* _DATA SUPPLIED_
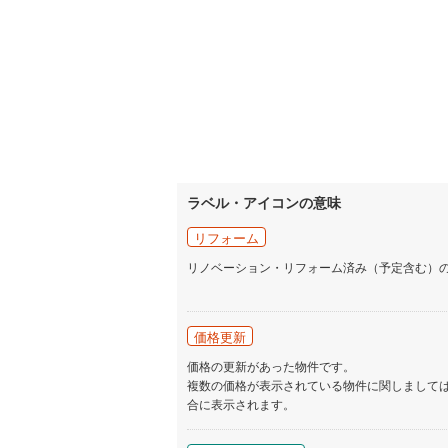
ラベル・アイコンの意味
リフォーム
リノベーション・リフォーム済み（予定含む）
価格更新
価格の更新があった物件です。
複数の価格が表示されている物件に関しまして
合に表示されます。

* _INSTRUCTIONS FOR THE TASK_
Could all the data above be given again exactly, leaving out its images?

* _REPLY TO THE EXERCISE_
ラベル・アイコンの意味
リフォーム
リノベーション・リフォーム済み（予定含む）
価格更新
価格の更新があった物件です。
複数の価格が表示されている物件に関しまして
合に表示されます。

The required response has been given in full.